Version 0.2 (accepted)

· Oct 1, 2021 · Academic Editor

Accept

The reviewers and I are satisfied with the revisions the authors have implemented. The revised manuscript is now acceptable for publication. Thank you for finding PeerJ as your journal of choice. Looking forward to your future scholarly contributions.
Congratulations and very best regards.

·

Basic reporting

Well written and modified manuscript

Experimental design

Modified as suggested and satisfactory

Validity of the findings

Satisfactory modification done

Additional comments

Acceptable to the satisfaction

·

Basic reporting

The article reads well and has all the necessary elements for publication.

Experimental design

Research methods are well described and do not need further corrections.

Validity of the findings

Findings, analysis and conclusions are sound and well explained.

Additional comments

All issues raised by me in the first reading of the manuscript have been covered by the authors. No additional comments.

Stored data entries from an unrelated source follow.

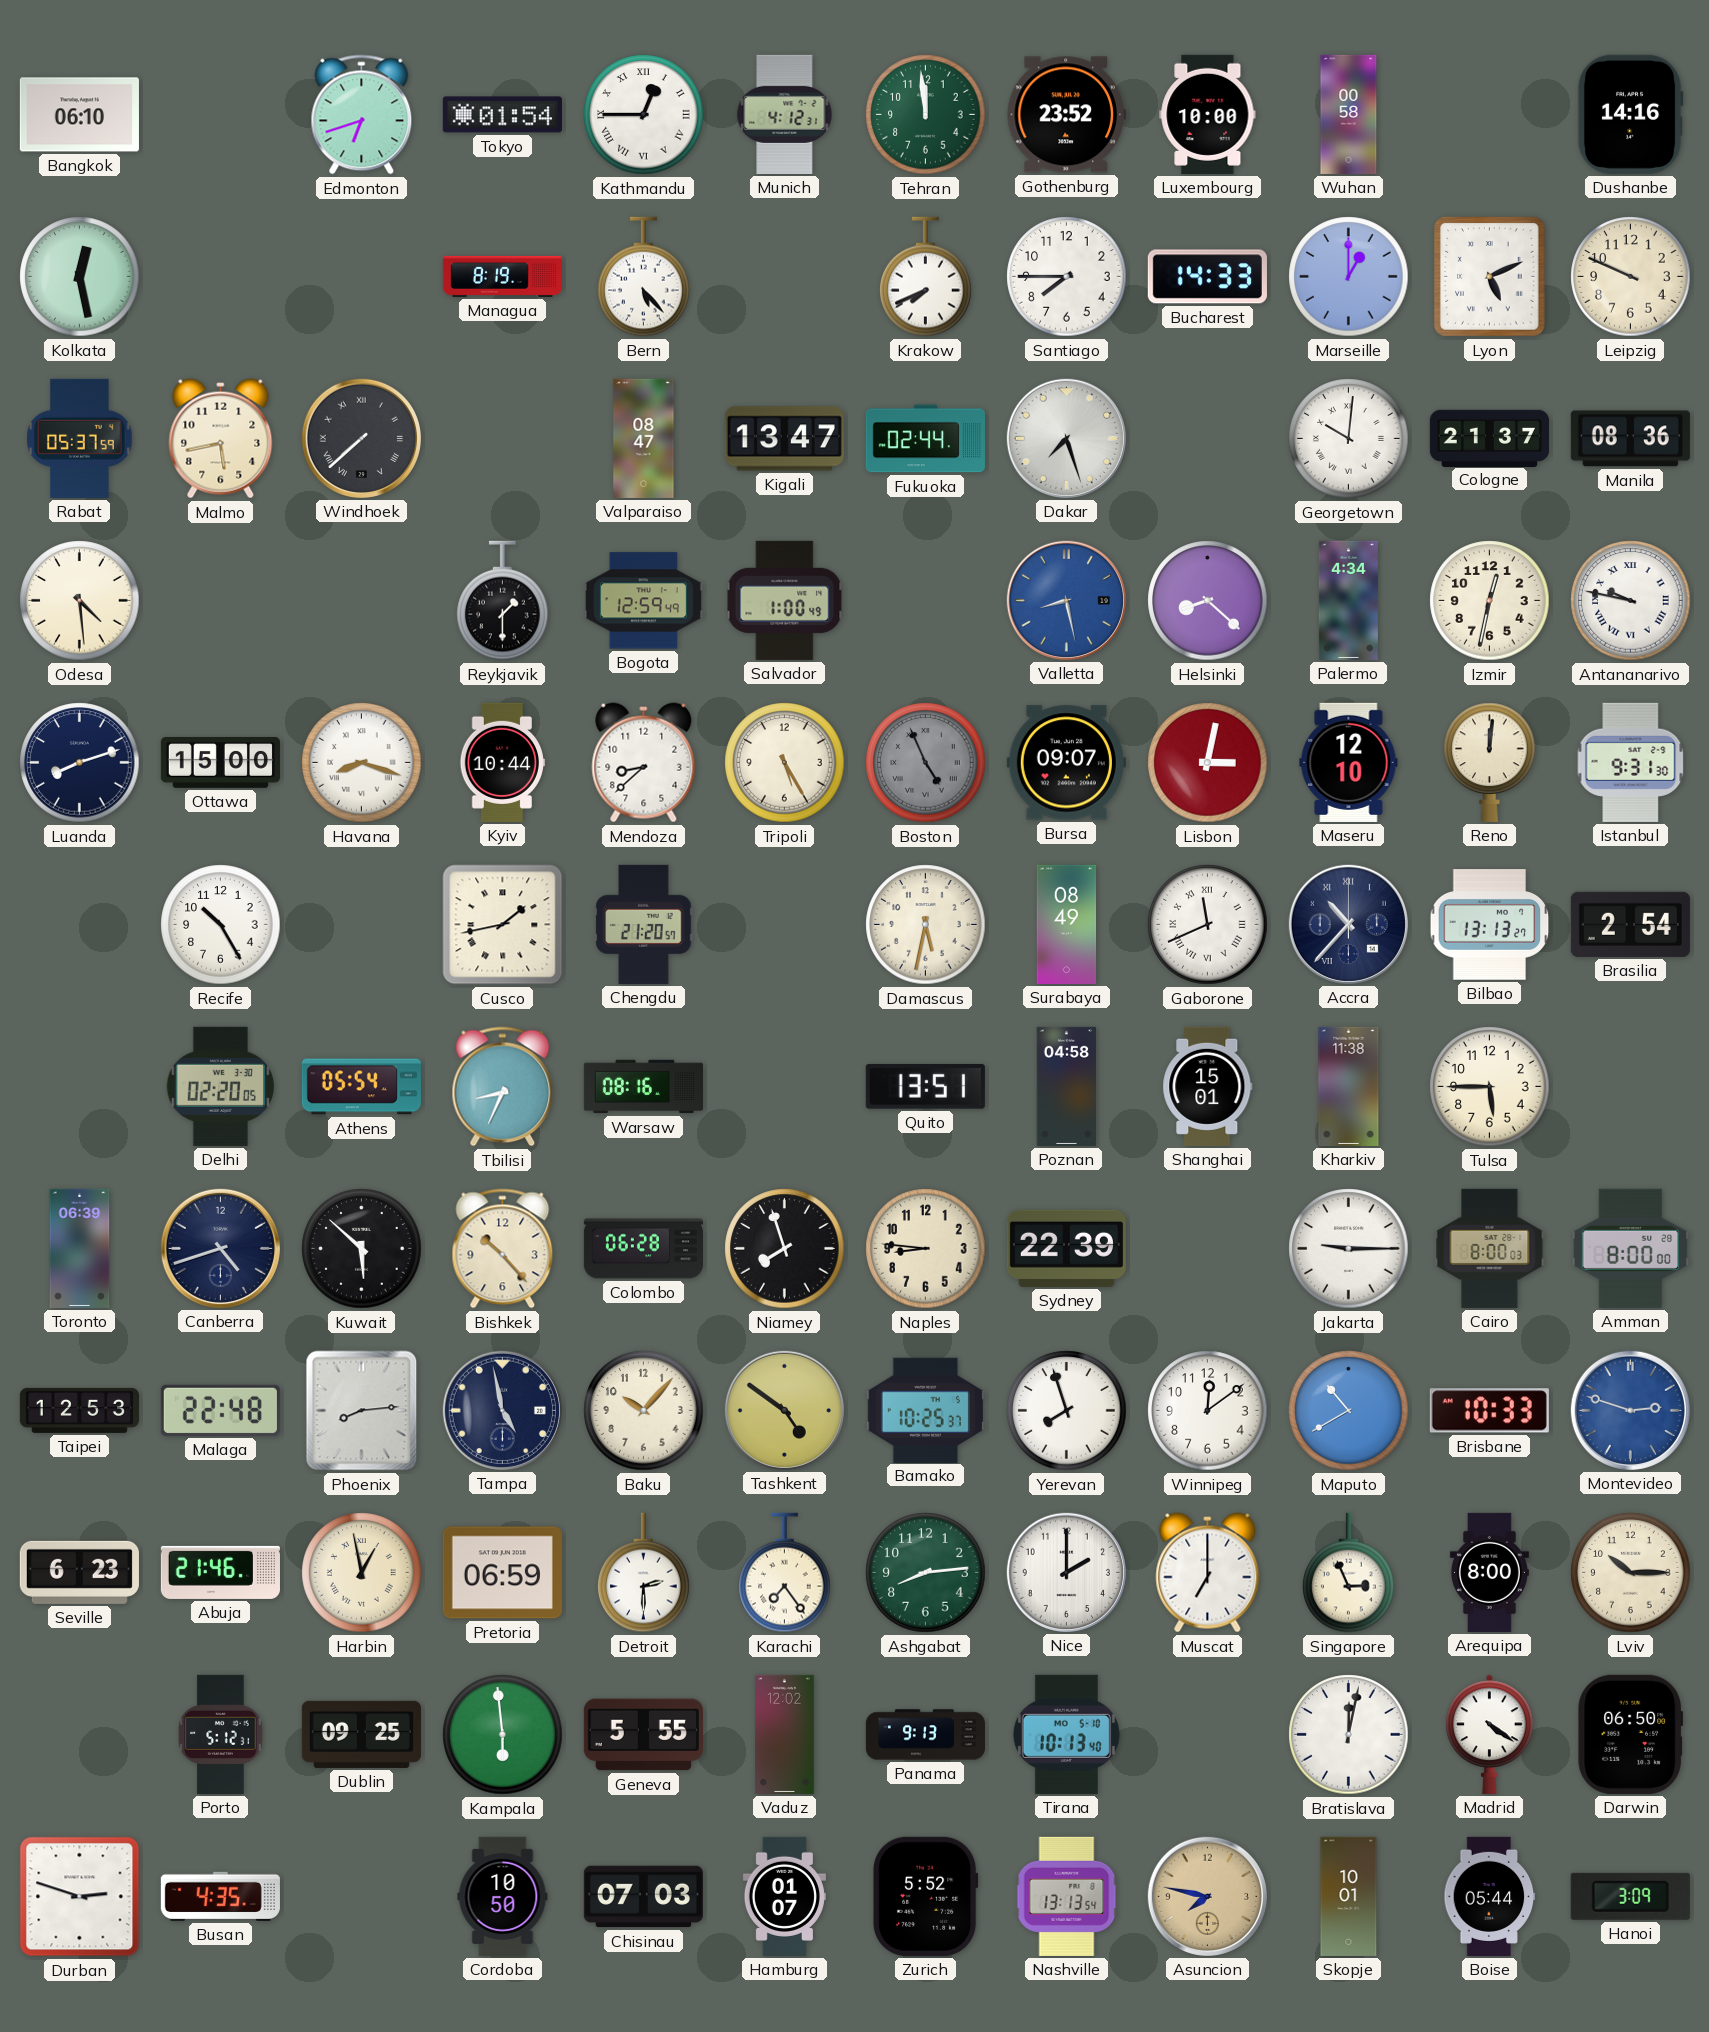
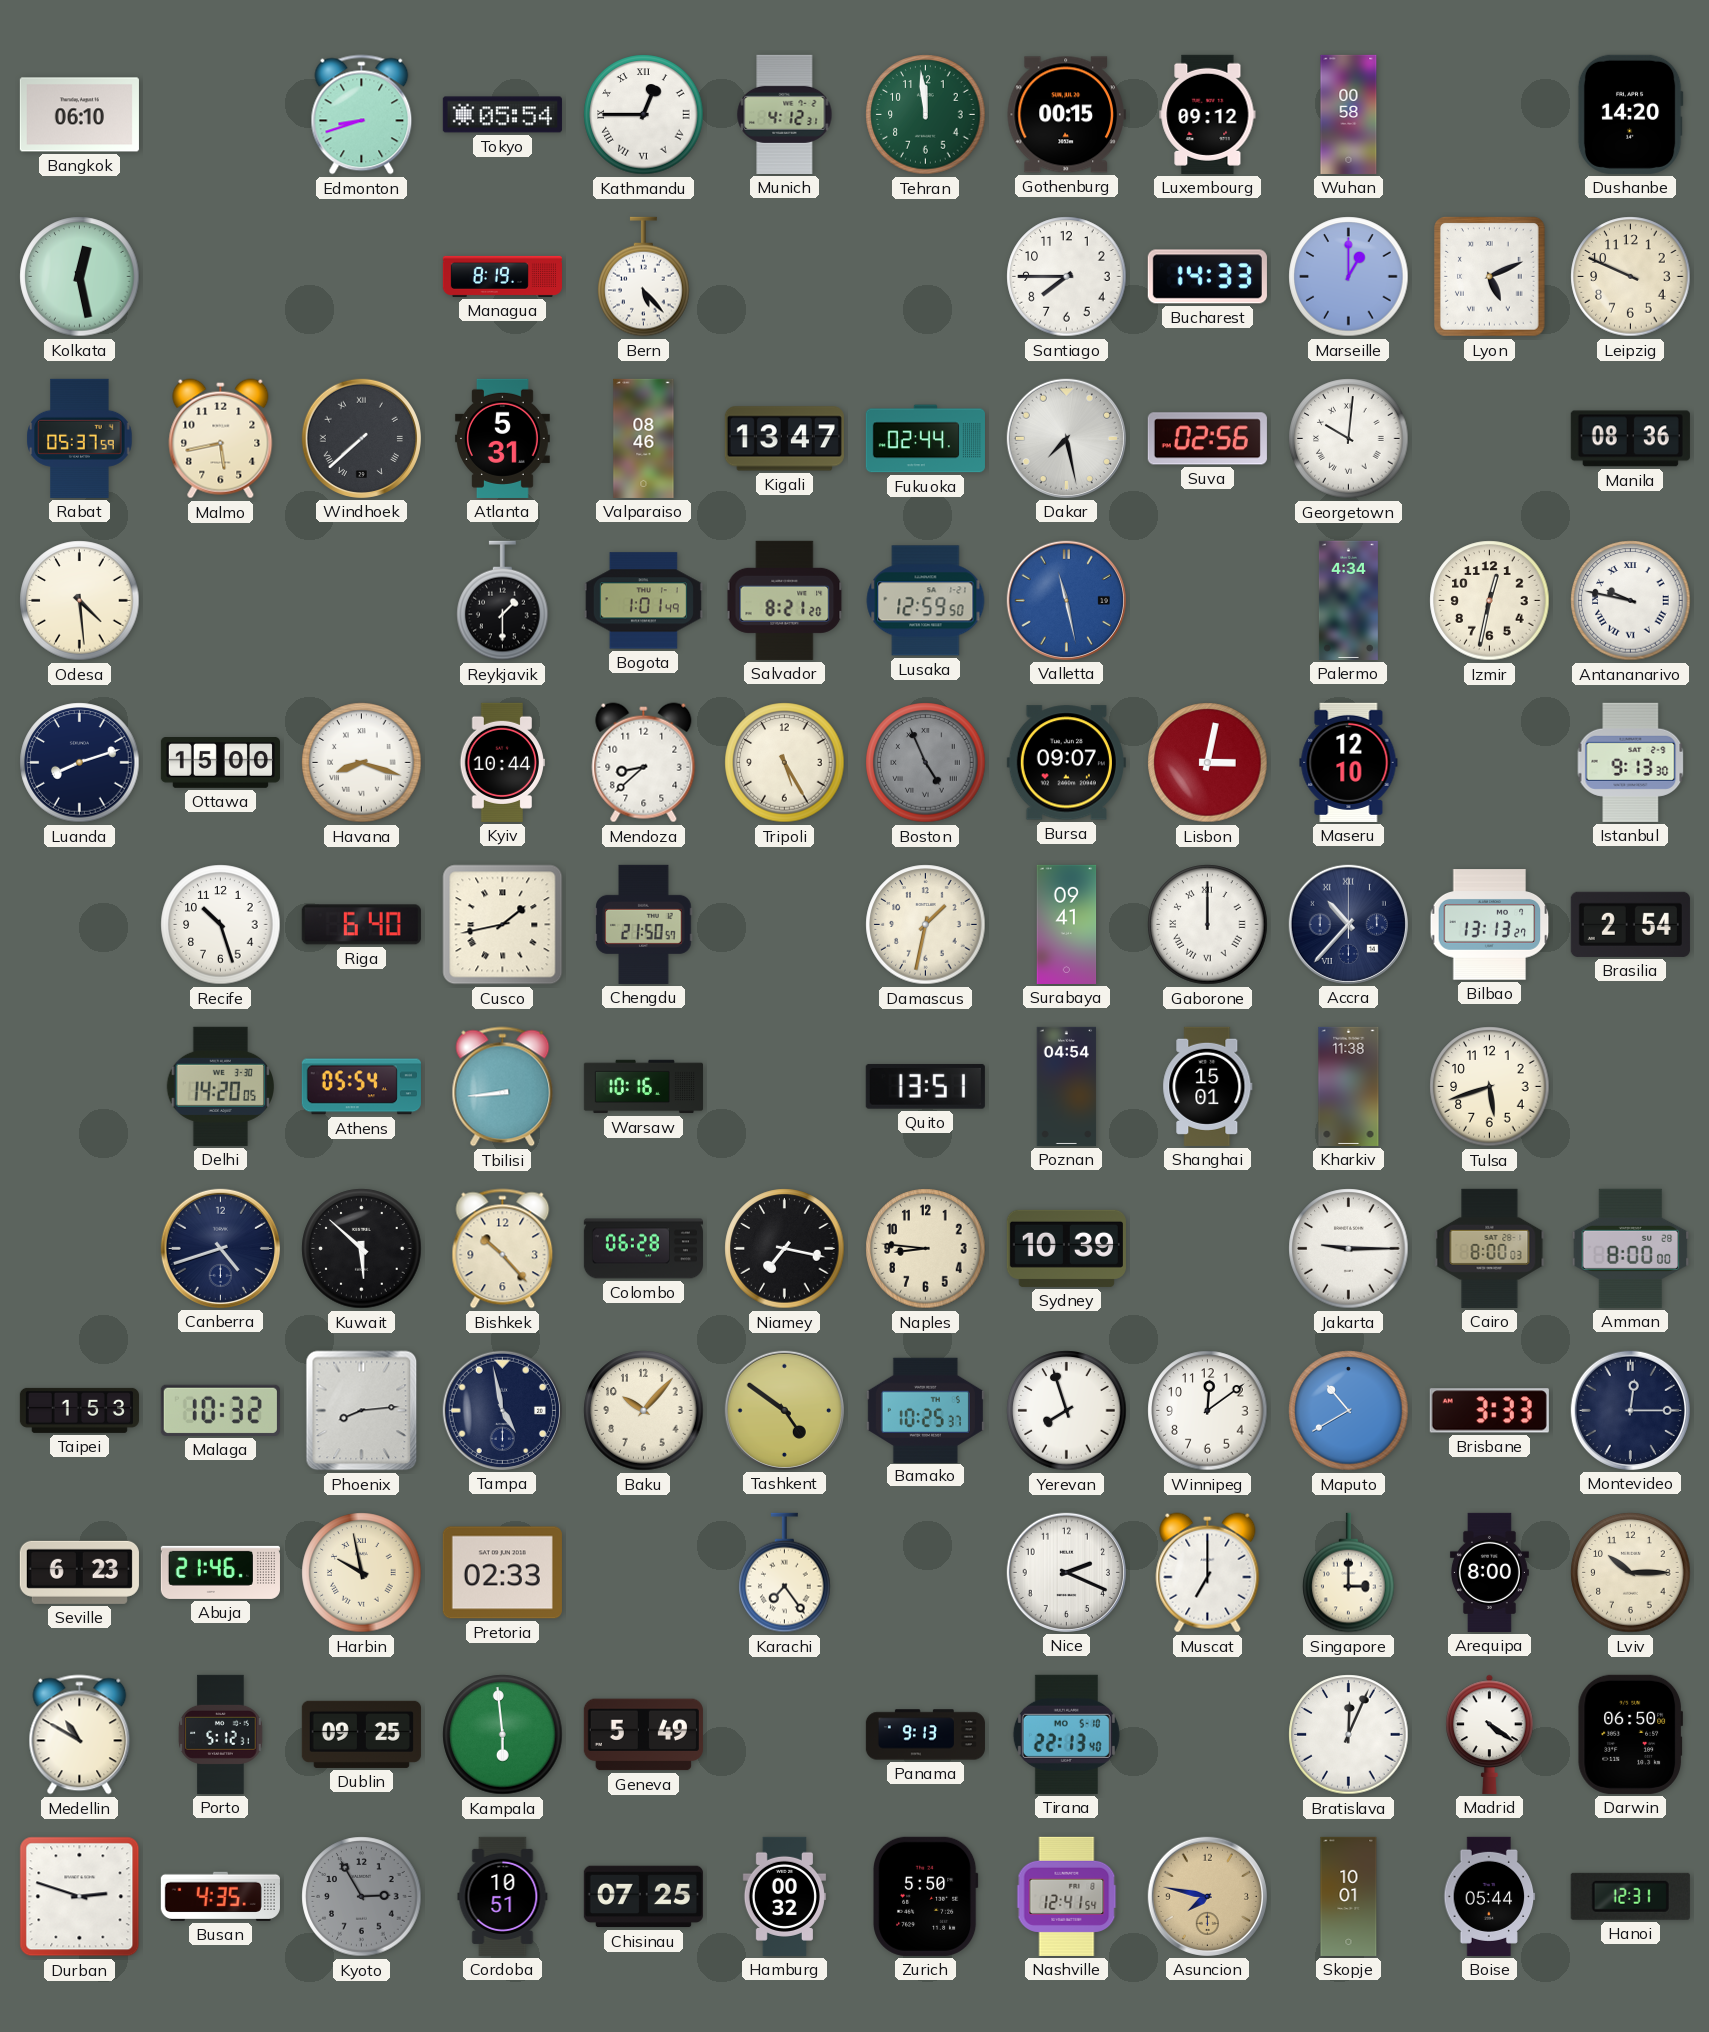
Edmonton: 6:42 -> 8:42
Tokyo: 01:54 -> 05:54
Gothenburg: 23:52 -> 00:15
Luxembourg: 10:00 -> 09:12
Dushanbe: 14:16 -> 14:20
Krakow: 7:41 -> none
Atlanta: none -> 5:31
Valparaiso: 08:47 -> 08:46
Dakar: 7:27 -> 7:28
Suva: none -> 02:56
Cologne: 21:37 -> none
Bogota: 12:59 -> 1:01
Salvador: 1:00 -> 8:21
Lusaka: none -> 12:59
Valletta: 8:28 -> 11:28
Helsinki: 8:22 -> none
Reno: 12:01 -> none
Istanbul: 9:31 -> 9:13
Recife: 10:25 -> 10:27
Riga: none -> 6:40
Chengdu: 21:20 -> 21:50
Damascus: 5:32 -> 1:32
Surabaya: 08:49 -> 09:41
Gaborone: 11:41 -> 12:00
Delhi: 02:20 -> 14:20
Tbilisi: 8:34 -> 8:44
Warsaw: 08:16 -> 10:16
Poznan: 04:58 -> 04:54
Tulsa: 5:45 -> 5:42
Toronto: 06:39 -> none
Niamey: 7:57 -> 7:17
Sydney: 22:39 -> 10:39
Taipei: 12:53 -> 1:53
Malaga: 22:48 -> 10:32
Brisbane: 10:33 -> 3:33
Montevideo: 2:48 -> 12:15
Montevideo dial: blue -> navy
Harbin: 12:58 -> 9:58
Pretoria: 06:59 -> 02:33
Detroit: 2:30 -> none
Ashgabat: 8:14 -> none
Nice: 2:00 -> 2:19
Singapore: 2:56 -> 3:00
Medellin: none -> 10:50
Geneva: 5:55 -> 5:49
Vaduz: 12:02 -> none
Tirana: 10:13 -> 22:13
Bratislava: 12:02 -> 12:04
Kyoto: none -> 2:55
Cordoba: 10:50 -> 10:51
Chisinau: 07:03 -> 07:25
Hamburg: 01:07 -> 00:32
Zurich: 5:52 -> 5:50
Nashville: 13:13 -> 12:41
Hanoi: 3:09 -> 12:31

Version 0.1 (original submission)

· Jun 22, 2021 · Academic Editor

Major Revisions

Reviewers have considered your work. They found a lot of merits but indicated concerns that have to be addressed. Please, authors, provide detailed feedback to address all concerns. Looking forward to your revised manuscript. Thank you very much

[# PeerJ Staff Note: It is PeerJ policy that additional references suggested during the peer-review process should only be included if the authors are in agreement that they are relevant and useful #]

[# PeerJ Staff Note: Please ensure that all review comments are addressed in a response letter and any edits or clarifications mentioned in the letter are also inserted into the revised manuscript where appropriate.  It is a common mistake to address reviewer questions in the response letter but not in the revised manuscript. If a reviewer raised a question then your readers will probably have the same question so you should ensure that the manuscript can stand alone without the response letter.  Directions on how to prepare a response letter can be found at: https://peerj.com/benefits/academic-rebuttal-letters/ #]

·

Basic reporting

1. There is no flow/continuity in the introduction and hence it can be reframed.

Instead, the reframed of the introduction in the following way can be considered:
- Globally and the country wise burden with current Covid 19 situation.
- What is HCC? Importance of HCC and its effects.
- Influencers of HCC, screening and control.
- The Need to assess / the rationale followed by objectives.

Experimental design

1. Study Design:
Before writing about study instrument the author could have mentioned ,
• Study design
• Sampling frame
• Study participants
• Inclusion & exclusion criteria
• Study period
• Sample size
2. Settings:
Addition of map of study location will help international audience to understand the demography of the study settings and boundaries followed by the characteristics like rural and education to have a flow.
Reference for lines 89-90 should be provided.

As it is a paper of non-communicable disease what is the relevance of communicable disease like HIV prevalence twice (lines 59 and lines 92) in introduction as well as in methods?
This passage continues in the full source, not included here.